In Germany, DER SPIEGEL is rightly regarded as being synonymous with "investigative journalism." It is characterized by thorough research and dependable quality. In many cases four, five or even more journalists and correspondents work together on a single story. The journalists concentrate primarily on events of political and social interest. The result is a magazine which offers a lot of background information, a balanced mixture of short and long articles, by-lined commentaries, major reports, forums for dialogue and discussion and an in-depth examination of the issue's cover topic.
The SPIEGEL archives contain more than 50 million text documents and 5 million pictures, in electronic form, on microfilm and on paper. Over 300 publications in 15 languages are regularly scrutinized. This puts the SPIEGEL archives among the largest media archives in the world.
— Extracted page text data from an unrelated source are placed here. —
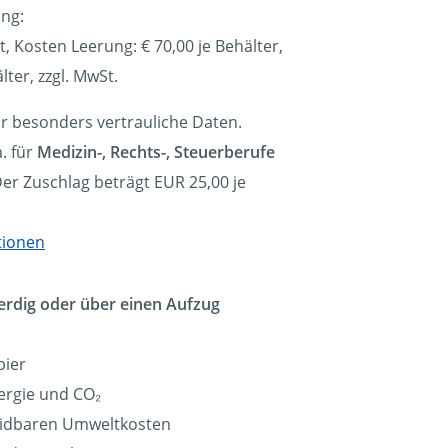
ung:
t, Kosten Leerung: €
70,00
je Behälter,
lter, zzgl. MwSt.
ür besonders vertrauliche Daten.
. für
Medizin-, Rechts-, Steuerberufe
Der Zuschlag beträgt EUR 25,00 je
tionen
erdig oder über einen Aufzug
pier
ergie und CO₂
eidbaren Umweltkosten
The news desks and departments of all the SPIEGEL Group's products are supported by more than 70 highly specialized researchers who assist them in their investigations within the SPIEGEL archives, the Internet and information databases all around the world.
In addition to this research, the main task of the experts in the archives is "fact checking," or verification. They check journalistic texts for plausibility and verify all the facts such as names, dates and quotations. The same holds for pictures and information graphics. Articles that have been checked in this way, and where necessary corrected, ensure the high quality of DER SPIEGEL's journalism.
The photo archives have evolved historically and now cover more than 50 years of international political events. What started in 1947 as a simple box of photographs for the first edition of DER SPIEGEL has grown into a comprehensive analogue image archive. Since the beginning of 2000, most new images have been stored digitally. Picture editors can access these images directly and copy them digitally into their layouts.
Since 1989, more than 1 million copies of DER SPIEGEL have been sold week after week in Germany and abroad. Issue number 38/2001 ("The Terrorist Attack: War in the 21st Century") of DER SPIEGEL sold more copies -- 1,446,325 - than any other in the magazine's history. The highest circulation in 2009 was achieved by issue number 35 ("The War of the Germans -- 1939: When a People Invaded the World"), which sold 1,211,917 copies.
Some 6 million Germans read DER SPIEGEL each week, representing 9 percent of the population aged 14 or above. For those interested in current affairs, politics, economics and culture, it is considered required reading in Germany. The magazine has over 470,000 subscribers, a number which continues to rise. On average, readers tend to spend two hours with each issue.